O Olho do Ogre

O blog O Olho do Ogre é composto de artigos de opinião sobre economia, política e cidadania, artigos de interesse sobre assuntos diversos com uma visão sociológica, e poesia, posto que a vida se não for cantada, não presta pra nada. O autor. Após algum tempo muitas dessas crônicas passaram a ser publicadas em jornais e revistas portugueses e brasileiros, esporadicamente.

quarta-feira, 16 de dezembro de 2020

Escroto até o fim. - 1º retrato: O ameaçador.



Ainda teremos um mês disso!


Cada gesto, cada atitude, cada afirmação reafirma e reforça sua postura canalha de sempre, continua com as mesmas ações, as mesmas mentiras, a mesma fraude. Será escroto até o fim. Trump, que esperamos morra de seu próprio veneno, mantém-se igual a si mesmo, e todos os que o acompanham, familiares e não, são da mesma laia, incluindo os que fugiram na undécima hora. Que afinal após 20 de janeiro do ano que vem o mundo se livrará desta maldição que nos afligiu por quatro longos anos nos quais não cansou de mentir, de roubar, de atribuir privilégios aos privilegiados, de criar sucessivas tensões, é um alívio essa expelição. A grande mentira que é esse ser, um engano que pode enganar milhões, alberga uma carga de maldade e negatividade raras vezes vista.

Preparemos a lápide, e que ela o cubra nesse 20 de janeiro para sempre, até o resto de seus dias. 

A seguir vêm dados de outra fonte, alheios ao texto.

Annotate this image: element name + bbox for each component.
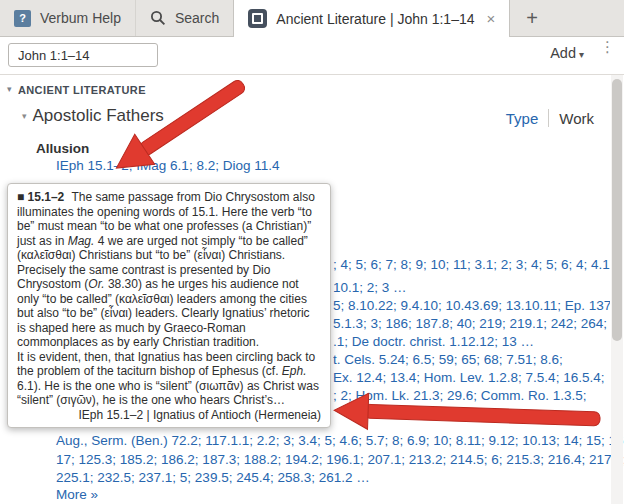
reference-link[interactable]: 8.2 xyxy=(196,158,215,173)
tooltip-body-2: It is evident, then, that Ignatius has b… xyxy=(17,350,321,408)
help-icon: ? xyxy=(14,10,31,27)
reference-line[interactable]: ; 4; 5; 6; 7; 8; 9; 10; 11; 3.1; 2; 3; 4… xyxy=(333,257,610,272)
reference-line[interactable]: 10.1; 2; 3 … xyxy=(333,280,407,295)
reference-line[interactable]: 225.1; 232.5; 237.1; 5; 239.5; 245.4; 25… xyxy=(56,469,618,488)
scrollbar-thumb[interactable] xyxy=(612,79,622,341)
tooltip-citation: IEph 15.1–2 | Ignatius of Antioch (Herme… xyxy=(17,408,321,423)
tooltip-text: Mag. xyxy=(68,234,95,248)
reference-line[interactable]: ; 2; Hom. Lk. 21.3; 29.6; Comm. Ro. 1.3.… xyxy=(333,388,587,403)
reference-line[interactable]: 5; 8.10.22; 9.4.10; 10.43.69; 13.10.11; … xyxy=(333,298,610,313)
reference-line[interactable]: 17; 125.3; 185.2; 186.2; 187.3; 188.2; 1… xyxy=(56,451,618,470)
reference-link-diog[interactable]: Diog 11.4 xyxy=(223,158,280,173)
group-title: Apostolic Fathers xyxy=(33,106,164,125)
more-link[interactable]: More » xyxy=(56,487,98,502)
reference-line[interactable]: t. Cels. 5.24; 6.5; 59; 65; 68; 7.51; 8.… xyxy=(333,352,563,367)
tab-verbum-help[interactable]: ? Verbum Help xyxy=(0,0,136,36)
separator: ; xyxy=(215,158,223,173)
reference-line[interactable]: .1; De doctr. christ. 1.12.12; 13 … xyxy=(333,334,534,349)
reference-line[interactable]: 5.1.3; 3; 186; 187.8; 40; 219; 219.1; 24… xyxy=(333,316,607,331)
reference-link-imag[interactable]: IMag 6.1 xyxy=(136,158,189,173)
section-header-ancient-literature[interactable]: ▾ANCIENT LITERATURE xyxy=(7,84,146,96)
reference-line[interactable]: Ex. 12.4; 13.4; Hom. Lev. 1.2.8; 7.5.4; … xyxy=(333,370,604,385)
vertical-scrollbar[interactable] xyxy=(611,75,623,504)
tab-search[interactable]: Search xyxy=(136,0,234,36)
search-icon xyxy=(150,10,166,26)
tooltip-text: 6.1). He is the one who is “silent” (σιω… xyxy=(17,379,319,408)
allusion-references: IEph 15.1–2; IMag 6.1; 8.2; Diog 11.4 xyxy=(56,158,279,173)
tooltip-body: ■ 15.1–2 The same passage from Dio Chrys… xyxy=(17,190,321,350)
collapse-triangle-icon: ▾ xyxy=(22,111,27,121)
allusion-heading: Allusion xyxy=(36,141,89,156)
reference-input[interactable] xyxy=(8,43,158,67)
tooltip-text: Eph. xyxy=(282,364,307,378)
section-header-label: ANCIENT LITERATURE xyxy=(18,84,146,96)
tooltip-reference: 15.1–2 xyxy=(28,190,65,204)
tab-label: Search xyxy=(175,10,219,26)
covered-reference-list: ; 4; 5; 6; 7; 8; 9; 10; 11; 3.1; 2; 3; 4… xyxy=(333,0,610,504)
reference-link-ieph[interactable]: IEph 15.1–2 xyxy=(56,158,129,173)
tab-label: Verbum Help xyxy=(40,10,121,26)
tooltip-text: It is evident, then, that Ignatius has b… xyxy=(17,350,315,379)
group-apostolic-fathers[interactable]: ▾Apostolic Fathers xyxy=(22,106,164,126)
tooltip-text: Or. xyxy=(88,277,104,291)
commentary-tooltip: ■ 15.1–2 The same passage from Dio Chrys… xyxy=(7,183,331,428)
guide-icon xyxy=(248,9,267,28)
augustine-references[interactable]: Aug., Serm. (Ben.) 72.2; 117.1.1; 2.2; 3… xyxy=(56,432,618,488)
reference-line[interactable]: Aug., Serm. (Ben.) 72.2; 117.1.1; 2.2; 3… xyxy=(56,432,618,451)
section-marker-icon: ■ 15.1–2 xyxy=(17,190,64,204)
collapse-triangle-icon: ▾ xyxy=(7,84,12,94)
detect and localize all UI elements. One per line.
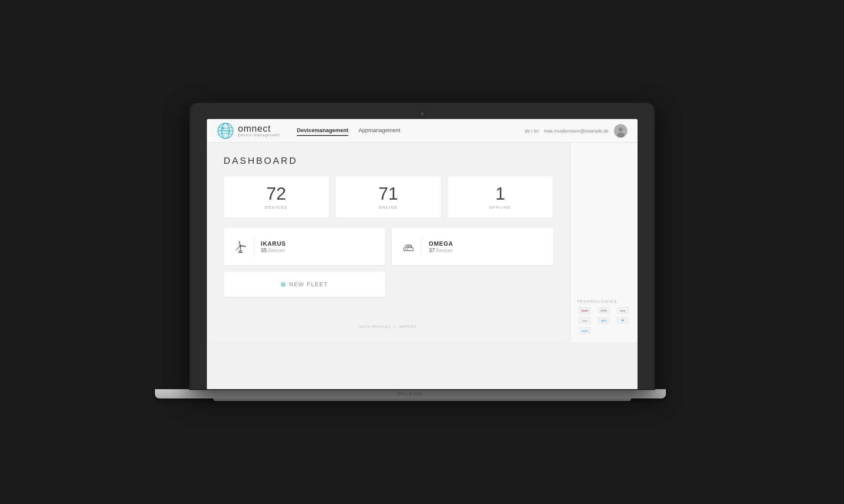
- svg-text:yocto: yocto: [582, 320, 587, 322]
- macbook-wrapper: omnect Device Management Devicemanagemen…: [190, 103, 654, 401]
- nav-devicemanagement[interactable]: Devicemanagement: [297, 125, 348, 136]
- svg-point-4: [222, 127, 224, 130]
- tech-logos-grid: RaspPi GPIO: [577, 307, 631, 334]
- fleets-row: IKARUS 35 Devices: [224, 228, 553, 265]
- logo-subtitle: Device Management: [238, 133, 280, 137]
- svg-point-7: [619, 127, 623, 132]
- app-header: omnect Device Management Devicemanagemen…: [207, 119, 638, 143]
- technologies-title: TECHNOLOGIES: [577, 299, 631, 303]
- tech-logo-azure: Azure: [615, 307, 631, 314]
- router-icon: [402, 236, 422, 257]
- bottom-row: ⊕ NEW FLEET: [224, 272, 553, 297]
- macbook-base: MacBook: [155, 389, 666, 398]
- user-avatar[interactable]: [614, 124, 627, 138]
- fleet-info-ikarus: IKARUS 35 Devices: [261, 240, 286, 253]
- svg-text:arm: arm: [601, 319, 606, 322]
- dashboard-title: DASHBOARD: [224, 155, 553, 166]
- stat-number-devices: 72: [236, 185, 316, 203]
- stat-card-offline: 1 OFFLINE: [448, 176, 553, 218]
- nav-appmanagement[interactable]: Appmanagement: [358, 125, 400, 136]
- new-fleet-plus-icon: ⊕: [280, 280, 287, 288]
- stat-card-devices: 72 DEVICES: [224, 176, 329, 218]
- new-fleet-card[interactable]: ⊕ NEW FLEET: [224, 272, 385, 297]
- main-nav: Devicemanagement Appmanagement: [297, 125, 525, 136]
- tech-logo-gpio: GPIO: [596, 307, 612, 314]
- footer-separator: |: [394, 325, 396, 329]
- fleet-devices-omega: 37 Devices: [429, 247, 453, 253]
- avatar-icon: [614, 124, 627, 138]
- user-email: max.mustermann@example.de: [544, 128, 608, 133]
- app-footer: DATA PRIVACY | IMPRINT: [224, 322, 553, 330]
- header-right: de | en max.mustermann@example.de: [525, 124, 627, 138]
- svg-point-8: [617, 133, 624, 138]
- svg-point-14: [405, 249, 406, 249]
- app-content-area: DASHBOARD 72 DEVICES 71 ONLINE 1: [207, 143, 638, 342]
- macbook-bezel: omnect Device Management Devicemanagemen…: [190, 103, 654, 389]
- tech-logo-docker: docker: [577, 327, 593, 334]
- tech-logo-arm: arm: [596, 317, 612, 324]
- svg-text:Azure: Azure: [620, 309, 625, 312]
- stat-label-offline: OFFLINE: [460, 205, 540, 209]
- macbook-camera: [421, 112, 424, 116]
- fleet-info-omega: OMEGA 37 Devices: [429, 240, 453, 253]
- svg-point-15: [407, 249, 407, 249]
- svg-text:docker: docker: [581, 330, 588, 332]
- svg-line-11: [241, 250, 242, 252]
- stats-row: 72 DEVICES 71 ONLINE 1 OFFLINE: [224, 176, 553, 218]
- logo-area: omnect Device Management: [217, 122, 280, 139]
- fleet-card-omega[interactable]: OMEGA 37 Devices: [392, 228, 553, 265]
- new-fleet-text: NEW FLEET: [289, 281, 328, 287]
- footer-data-privacy[interactable]: DATA PRIVACY: [359, 325, 391, 329]
- main-content: DASHBOARD 72 DEVICES 71 ONLINE 1: [207, 143, 570, 342]
- logo-name: omnect: [238, 124, 280, 133]
- macbook-screen: omnect Device Management Devicemanagemen…: [207, 119, 638, 389]
- fleet-devices-ikarus: 35 Devices: [261, 247, 286, 253]
- fleet-name-ikarus: IKARUS: [261, 240, 286, 247]
- stat-number-offline: 1: [460, 185, 540, 203]
- language-switcher[interactable]: de | en: [525, 128, 539, 133]
- macbook-foot: [213, 398, 631, 401]
- macbook-label: MacBook: [398, 391, 423, 396]
- fleet-card-ikarus[interactable]: IKARUS 35 Devices: [224, 228, 385, 265]
- tech-logo-yocto: yocto: [577, 317, 593, 324]
- svg-text:✶: ✶: [621, 318, 624, 322]
- turbine-icon: [234, 236, 254, 257]
- tech-logo-raspberrypi: RaspPi: [577, 307, 593, 314]
- footer-imprint[interactable]: IMPRINT: [399, 325, 417, 329]
- stat-label-online: ONLINE: [348, 205, 428, 209]
- svg-point-17: [408, 247, 409, 248]
- tech-logo-bluetooth: ✶: [615, 317, 631, 324]
- stat-number-online: 71: [348, 185, 428, 203]
- svg-text:RaspPi: RaspPi: [581, 309, 588, 312]
- logo-text: omnect Device Management: [238, 124, 280, 137]
- new-fleet-label: ⊕ NEW FLEET: [280, 280, 328, 288]
- technologies-section: TECHNOLOGIES RaspPi: [577, 299, 631, 334]
- right-panel: TECHNOLOGIES RaspPi: [570, 143, 638, 342]
- svg-text:GPIO: GPIO: [600, 309, 607, 312]
- svg-point-5: [227, 131, 229, 133]
- logo-globe-icon: [217, 122, 234, 139]
- stat-label-devices: DEVICES: [236, 205, 316, 209]
- fleet-name-omega: OMEGA: [429, 240, 453, 247]
- stat-card-online: 71 ONLINE: [336, 176, 441, 218]
- svg-line-10: [239, 250, 239, 252]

O asco, o desvio, a maldição que representa, que não nos possa afetar mais, e que não nos esqueçamos dela, porque poderia ter sido um mal muito maior, até mesmo fatal para milhões, como foi para os milhares que levou a morte. Mais adiante o mundo virá a saber das diversas tentativas que fez para espalhar o caos, que só não conseguiu por força da administração, da estrutura do governo norte-americano, que se lhe opôs, pela ação dos sensatos, corajosos e independentes funcionários, dos ajuizados generais, dos hábeis diplomatas, mas estivemos à beira do abismo, e só pela graça de Deus não caímos nele.

Exorcizado deste demônio poderá o mundo ir buscar seu caminho para implementar as medidas inadiáveis necessárias a combater a crise ambiental, possa também os EUA reassumir sua posição de contrapeso aos outros poderes que podem promover a guerra, a desgraça, e o terror, trazendo a morte à porta de nossas casas.    

Corruptor-mor levou seu desvio aos seus amigos, a muitos políticos de seu partido, a uns quantos funcionários que iludidos serviram-no em suas mentiras e despropósitos, e conseguiu enganar também dezenas de milhões de eleitores americanos. Inútil, nada fez por um mundo melhor. Malévolo, congraçou forças do mal, estimulou dissensões, promoveu divisões, atacou a democracia, perseguiu os que se lhe opuseram, coagiu os que não concordavam com sua maldades e mentiras, intimidando e ameaçando, fazendo por silenciar os jornalistas, espalhou o ódio entre os norte-americanos, os dividiu e fomentou as divergências, alargando o ódio, o preconceito, o racismo, a homofobia, a raiva e a morte, pervertendo o sistema, pondo armas em mãos inconsequentes, pondo slogans em bocas irrefletidas, despertando ou pondo sentimentos beligerantes de ódio, repúdio e maldade nas almas dos desorientados, pondo a malignidade nos corações dos alienados e sem luz, que enveredaram pelo caminho da repulsa, do mesmo ódio, e do horror. A quantidade de miséria que espalhou ainda está para ser devidamente avaliada, sobretudo naqueles que acreditaram em suas mentiras.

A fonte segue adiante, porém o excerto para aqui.